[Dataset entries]
::::::::
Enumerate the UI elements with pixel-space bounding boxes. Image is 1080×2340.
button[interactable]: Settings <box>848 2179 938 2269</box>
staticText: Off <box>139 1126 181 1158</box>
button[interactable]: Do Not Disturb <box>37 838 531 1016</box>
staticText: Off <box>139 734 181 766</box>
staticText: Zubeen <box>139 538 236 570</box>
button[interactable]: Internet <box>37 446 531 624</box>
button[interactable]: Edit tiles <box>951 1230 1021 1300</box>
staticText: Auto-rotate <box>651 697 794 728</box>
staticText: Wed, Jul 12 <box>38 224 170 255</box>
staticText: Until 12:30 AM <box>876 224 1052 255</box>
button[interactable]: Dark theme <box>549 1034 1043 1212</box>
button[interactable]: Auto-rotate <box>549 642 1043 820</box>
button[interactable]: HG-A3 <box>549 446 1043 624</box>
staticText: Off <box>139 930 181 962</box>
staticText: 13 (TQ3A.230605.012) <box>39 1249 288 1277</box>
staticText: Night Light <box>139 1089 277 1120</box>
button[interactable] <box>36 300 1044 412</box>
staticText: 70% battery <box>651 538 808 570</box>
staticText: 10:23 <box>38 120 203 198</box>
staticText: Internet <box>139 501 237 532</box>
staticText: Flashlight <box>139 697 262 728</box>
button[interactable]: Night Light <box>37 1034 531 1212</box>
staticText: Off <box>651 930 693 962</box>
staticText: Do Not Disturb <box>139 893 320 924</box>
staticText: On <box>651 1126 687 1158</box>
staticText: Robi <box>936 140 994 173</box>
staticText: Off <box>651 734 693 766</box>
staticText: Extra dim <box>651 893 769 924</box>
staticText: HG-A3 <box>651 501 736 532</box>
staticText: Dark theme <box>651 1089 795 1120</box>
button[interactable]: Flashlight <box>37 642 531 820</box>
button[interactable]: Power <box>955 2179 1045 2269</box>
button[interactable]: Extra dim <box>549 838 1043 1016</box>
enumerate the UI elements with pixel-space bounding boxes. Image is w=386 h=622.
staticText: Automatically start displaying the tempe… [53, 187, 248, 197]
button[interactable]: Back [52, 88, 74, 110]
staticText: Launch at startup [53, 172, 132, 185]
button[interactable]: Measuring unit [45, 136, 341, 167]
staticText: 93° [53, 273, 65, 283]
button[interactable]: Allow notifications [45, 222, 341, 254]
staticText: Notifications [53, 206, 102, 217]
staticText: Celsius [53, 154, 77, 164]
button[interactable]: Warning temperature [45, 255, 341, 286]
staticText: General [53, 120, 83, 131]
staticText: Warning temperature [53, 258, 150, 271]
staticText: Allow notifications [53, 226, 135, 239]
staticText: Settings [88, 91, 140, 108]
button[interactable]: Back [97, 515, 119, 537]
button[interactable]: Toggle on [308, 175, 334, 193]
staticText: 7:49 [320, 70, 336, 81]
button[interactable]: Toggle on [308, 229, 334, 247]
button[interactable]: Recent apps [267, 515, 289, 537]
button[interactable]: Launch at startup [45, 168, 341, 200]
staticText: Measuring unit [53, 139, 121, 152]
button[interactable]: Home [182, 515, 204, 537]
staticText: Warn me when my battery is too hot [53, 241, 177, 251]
::::::::
Among the records above, which lines hold the word "Dark"? Copy each one.

button[interactable]: Dark theme <box>549 1034 1043 1212</box>
staticText: Dark theme <box>651 1089 795 1120</box>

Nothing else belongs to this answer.